Assignment: Reproduce the full listing that appears beneath this instruction exactly.

··· Given records

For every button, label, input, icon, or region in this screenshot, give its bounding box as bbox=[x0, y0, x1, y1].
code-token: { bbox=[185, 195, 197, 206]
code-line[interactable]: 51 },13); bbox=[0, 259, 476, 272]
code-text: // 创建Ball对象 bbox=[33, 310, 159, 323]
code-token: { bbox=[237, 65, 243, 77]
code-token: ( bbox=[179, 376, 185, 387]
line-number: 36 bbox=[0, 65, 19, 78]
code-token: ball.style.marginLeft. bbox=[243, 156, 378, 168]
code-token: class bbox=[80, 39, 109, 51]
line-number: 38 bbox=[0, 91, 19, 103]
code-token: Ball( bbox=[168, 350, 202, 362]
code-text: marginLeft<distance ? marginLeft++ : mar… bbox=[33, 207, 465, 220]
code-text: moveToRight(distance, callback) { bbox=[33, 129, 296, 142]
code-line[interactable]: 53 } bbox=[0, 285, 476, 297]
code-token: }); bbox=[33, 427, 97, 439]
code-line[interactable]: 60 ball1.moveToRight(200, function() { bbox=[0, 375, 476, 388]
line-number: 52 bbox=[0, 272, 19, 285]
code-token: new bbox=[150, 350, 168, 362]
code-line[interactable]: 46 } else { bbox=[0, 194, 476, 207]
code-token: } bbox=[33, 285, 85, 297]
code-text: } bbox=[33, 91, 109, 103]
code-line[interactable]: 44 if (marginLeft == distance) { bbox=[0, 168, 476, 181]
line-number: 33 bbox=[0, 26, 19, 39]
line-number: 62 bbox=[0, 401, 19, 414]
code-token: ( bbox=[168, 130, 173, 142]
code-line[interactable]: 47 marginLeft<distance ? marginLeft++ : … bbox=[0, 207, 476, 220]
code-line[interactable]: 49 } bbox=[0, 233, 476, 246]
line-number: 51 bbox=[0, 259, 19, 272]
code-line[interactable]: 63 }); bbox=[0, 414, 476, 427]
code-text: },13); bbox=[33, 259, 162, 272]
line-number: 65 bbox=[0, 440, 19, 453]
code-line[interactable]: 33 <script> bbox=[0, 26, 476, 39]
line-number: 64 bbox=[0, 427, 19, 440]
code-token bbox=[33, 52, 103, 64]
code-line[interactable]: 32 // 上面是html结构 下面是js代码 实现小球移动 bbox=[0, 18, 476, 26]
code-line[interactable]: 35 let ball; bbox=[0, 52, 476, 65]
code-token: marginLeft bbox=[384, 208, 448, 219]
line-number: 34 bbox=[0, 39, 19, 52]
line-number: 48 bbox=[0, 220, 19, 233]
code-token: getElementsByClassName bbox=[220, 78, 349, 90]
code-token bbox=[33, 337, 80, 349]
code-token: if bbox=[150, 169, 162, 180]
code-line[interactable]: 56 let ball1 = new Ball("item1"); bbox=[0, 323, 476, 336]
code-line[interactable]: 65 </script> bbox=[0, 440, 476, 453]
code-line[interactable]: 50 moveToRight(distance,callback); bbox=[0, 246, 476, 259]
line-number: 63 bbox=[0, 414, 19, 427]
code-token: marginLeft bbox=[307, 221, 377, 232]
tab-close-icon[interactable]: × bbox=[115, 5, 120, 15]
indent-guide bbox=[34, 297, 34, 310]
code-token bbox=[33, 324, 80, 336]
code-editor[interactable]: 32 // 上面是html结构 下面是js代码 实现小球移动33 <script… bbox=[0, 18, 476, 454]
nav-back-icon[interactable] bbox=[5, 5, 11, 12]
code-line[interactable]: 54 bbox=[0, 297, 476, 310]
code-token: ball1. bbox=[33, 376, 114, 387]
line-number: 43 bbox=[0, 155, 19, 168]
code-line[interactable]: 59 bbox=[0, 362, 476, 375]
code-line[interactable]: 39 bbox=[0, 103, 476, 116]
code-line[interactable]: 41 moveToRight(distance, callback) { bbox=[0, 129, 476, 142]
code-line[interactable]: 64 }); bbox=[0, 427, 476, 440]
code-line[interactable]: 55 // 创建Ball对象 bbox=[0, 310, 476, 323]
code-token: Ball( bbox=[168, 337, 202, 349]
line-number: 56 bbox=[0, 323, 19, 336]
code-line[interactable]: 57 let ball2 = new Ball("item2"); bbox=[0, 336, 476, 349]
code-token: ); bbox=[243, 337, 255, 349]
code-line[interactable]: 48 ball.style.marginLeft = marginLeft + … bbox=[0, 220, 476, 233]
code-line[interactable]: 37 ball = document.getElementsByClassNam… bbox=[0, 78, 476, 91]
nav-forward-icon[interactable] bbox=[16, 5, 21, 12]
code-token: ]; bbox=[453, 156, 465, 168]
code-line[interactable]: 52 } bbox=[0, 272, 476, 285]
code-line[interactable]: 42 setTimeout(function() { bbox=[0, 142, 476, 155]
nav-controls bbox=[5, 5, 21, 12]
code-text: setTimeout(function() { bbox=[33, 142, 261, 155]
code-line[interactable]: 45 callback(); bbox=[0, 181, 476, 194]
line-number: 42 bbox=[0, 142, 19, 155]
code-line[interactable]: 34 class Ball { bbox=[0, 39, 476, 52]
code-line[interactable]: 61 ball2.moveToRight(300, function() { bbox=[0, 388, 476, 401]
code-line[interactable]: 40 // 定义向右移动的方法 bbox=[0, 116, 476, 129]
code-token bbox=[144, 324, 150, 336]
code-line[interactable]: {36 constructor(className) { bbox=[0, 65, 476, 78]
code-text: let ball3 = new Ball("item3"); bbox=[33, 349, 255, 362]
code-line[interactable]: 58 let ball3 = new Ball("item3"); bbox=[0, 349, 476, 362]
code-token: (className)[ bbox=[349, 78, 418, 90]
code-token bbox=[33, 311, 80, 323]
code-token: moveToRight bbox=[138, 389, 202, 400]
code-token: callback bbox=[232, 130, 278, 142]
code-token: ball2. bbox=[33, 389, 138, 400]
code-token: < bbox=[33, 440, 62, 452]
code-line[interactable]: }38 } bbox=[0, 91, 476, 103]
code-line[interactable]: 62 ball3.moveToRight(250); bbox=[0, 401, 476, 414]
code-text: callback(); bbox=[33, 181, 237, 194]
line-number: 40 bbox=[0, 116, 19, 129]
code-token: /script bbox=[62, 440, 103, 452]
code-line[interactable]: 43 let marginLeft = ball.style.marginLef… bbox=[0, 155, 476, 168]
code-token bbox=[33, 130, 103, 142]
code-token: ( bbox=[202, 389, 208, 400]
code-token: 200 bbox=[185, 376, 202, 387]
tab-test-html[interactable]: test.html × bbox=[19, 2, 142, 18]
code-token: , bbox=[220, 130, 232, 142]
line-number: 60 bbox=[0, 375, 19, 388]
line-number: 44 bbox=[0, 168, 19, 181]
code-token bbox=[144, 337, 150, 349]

······

Answer space:
For every button, label, input, icon, or region in this screenshot, give its bounding box as bbox=[x0, y0, x1, y1].
code-token: { bbox=[185, 195, 197, 206]
code-line[interactable]: 51 },13); bbox=[0, 259, 476, 272]
code-text: // 创建Ball对象 bbox=[33, 310, 159, 323]
code-token: { bbox=[237, 65, 243, 77]
code-token: ( bbox=[179, 376, 185, 387]
line-number: 36 bbox=[0, 65, 19, 78]
code-token: ball.style.marginLeft. bbox=[243, 156, 378, 168]
code-token: class bbox=[80, 39, 109, 51]
line-number: 38 bbox=[0, 91, 19, 103]
code-token: Ball( bbox=[168, 350, 202, 362]
code-text: marginLeft<distance ? marginLeft++ : mar… bbox=[33, 207, 465, 220]
code-text: moveToRight(distance, callback) { bbox=[33, 129, 296, 142]
code-line[interactable]: 53 } bbox=[0, 285, 476, 297]
code-token: }); bbox=[33, 427, 97, 439]
code-line[interactable]: 60 ball1.moveToRight(200, function() { bbox=[0, 375, 476, 388]
line-number: 52 bbox=[0, 272, 19, 285]
code-token: new bbox=[150, 350, 168, 362]
code-line[interactable]: 46 } else { bbox=[0, 194, 476, 207]
code-token: } bbox=[33, 285, 85, 297]
code-text: } bbox=[33, 91, 109, 103]
code-line[interactable]: 44 if (marginLeft == distance) { bbox=[0, 168, 476, 181]
line-number: 33 bbox=[0, 26, 19, 39]
line-number: 62 bbox=[0, 401, 19, 414]
code-token: ( bbox=[168, 130, 173, 142]
code-line[interactable]: 47 marginLeft<distance ? marginLeft++ : … bbox=[0, 207, 476, 220]
code-line[interactable]: 49 } bbox=[0, 233, 476, 246]
line-number: 51 bbox=[0, 259, 19, 272]
code-line[interactable]: 63 }); bbox=[0, 414, 476, 427]
code-text: },13); bbox=[33, 259, 162, 272]
line-number: 65 bbox=[0, 440, 19, 453]
code-line[interactable]: 33 <script> bbox=[0, 26, 476, 39]
line-number: 64 bbox=[0, 427, 19, 440]
code-token bbox=[33, 52, 103, 64]
code-line[interactable]: 32 // 上面是html结构 下面是js代码 实现小球移动 bbox=[0, 18, 476, 26]
code-line[interactable]: 35 let ball; bbox=[0, 52, 476, 65]
code-token: marginLeft bbox=[384, 208, 448, 219]
line-number: 34 bbox=[0, 39, 19, 52]
line-number: 48 bbox=[0, 220, 19, 233]
code-token: getElementsByClassName bbox=[220, 78, 349, 90]
code-token bbox=[33, 337, 80, 349]
code-token: if bbox=[150, 169, 162, 180]
code-line[interactable]: 56 let ball1 = new Ball("item1"); bbox=[0, 323, 476, 336]
code-line[interactable]: 65 </script> bbox=[0, 440, 476, 453]
code-line[interactable]: 50 moveToRight(distance,callback); bbox=[0, 246, 476, 259]
line-number: 63 bbox=[0, 414, 19, 427]
code-token: marginLeft bbox=[307, 221, 377, 232]
tab-close-icon[interactable]: × bbox=[115, 5, 120, 15]
indent-guide bbox=[34, 297, 34, 310]
code-token bbox=[33, 324, 80, 336]
code-editor[interactable]: 32 // 上面是html结构 下面是js代码 实现小球移动33 <script… bbox=[0, 18, 476, 454]
nav-back-icon[interactable] bbox=[5, 5, 11, 12]
code-line[interactable]: 54 bbox=[0, 297, 476, 310]
code-token: ball1. bbox=[33, 376, 114, 387]
line-number: 43 bbox=[0, 155, 19, 168]
code-line[interactable]: 59 bbox=[0, 362, 476, 375]
code-line[interactable]: 39 bbox=[0, 103, 476, 116]
code-line[interactable]: 41 moveToRight(distance, callback) { bbox=[0, 129, 476, 142]
code-line[interactable]: 64 }); bbox=[0, 427, 476, 440]
code-line[interactable]: 55 // 创建Ball对象 bbox=[0, 310, 476, 323]
code-token: Ball( bbox=[168, 337, 202, 349]
line-number: 56 bbox=[0, 323, 19, 336]
code-line[interactable]: 57 let ball2 = new Ball("item2"); bbox=[0, 336, 476, 349]
code-token: ); bbox=[243, 337, 255, 349]
code-line[interactable]: 48 ball.style.marginLeft = marginLeft + … bbox=[0, 220, 476, 233]
code-line[interactable]: 37 ball = document.getElementsByClassNam… bbox=[0, 78, 476, 91]
nav-forward-icon[interactable] bbox=[16, 5, 21, 12]
code-token: ]; bbox=[453, 156, 465, 168]
code-line[interactable]: 52 } bbox=[0, 272, 476, 285]
code-line[interactable]: 42 setTimeout(function() { bbox=[0, 142, 476, 155]
nav-controls bbox=[5, 5, 21, 12]
code-text: setTimeout(function() { bbox=[33, 142, 261, 155]
code-line[interactable]: 45 callback(); bbox=[0, 181, 476, 194]
line-number: 42 bbox=[0, 142, 19, 155]
code-line[interactable]: 34 class Ball { bbox=[0, 39, 476, 52]
code-line[interactable]: 61 ball2.moveToRight(300, function() { bbox=[0, 388, 476, 401]
code-line[interactable]: 40 // 定义向右移动的方法 bbox=[0, 116, 476, 129]
code-token bbox=[144, 324, 150, 336]
code-line[interactable]: {36 constructor(className) { bbox=[0, 65, 476, 78]
code-text: let ball3 = new Ball("item3"); bbox=[33, 349, 255, 362]
code-line[interactable]: 58 let ball3 = new Ball("item3"); bbox=[0, 349, 476, 362]
code-token: (className)[ bbox=[349, 78, 418, 90]
code-token bbox=[33, 311, 80, 323]
code-token: moveToRight bbox=[138, 389, 202, 400]
code-token: callback bbox=[232, 130, 278, 142]
code-token: ball2. bbox=[33, 389, 138, 400]
code-token: < bbox=[33, 440, 62, 452]
code-line[interactable]: }38 } bbox=[0, 91, 476, 103]
code-line[interactable]: 62 ball3.moveToRight(250); bbox=[0, 401, 476, 414]
code-text: callback(); bbox=[33, 181, 237, 194]
line-number: 40 bbox=[0, 116, 19, 129]
code-token: /script bbox=[62, 440, 103, 452]
code-line[interactable]: 43 let marginLeft = ball.style.marginLef… bbox=[0, 155, 476, 168]
code-token bbox=[33, 130, 103, 142]
code-token: ( bbox=[202, 389, 208, 400]
code-token: 200 bbox=[185, 376, 202, 387]
tab-test-html[interactable]: test.html × bbox=[19, 2, 142, 18]
code-token: , bbox=[220, 130, 232, 142]
line-number: 60 bbox=[0, 375, 19, 388]
line-number: 44 bbox=[0, 168, 19, 181]
code-token bbox=[144, 337, 150, 349]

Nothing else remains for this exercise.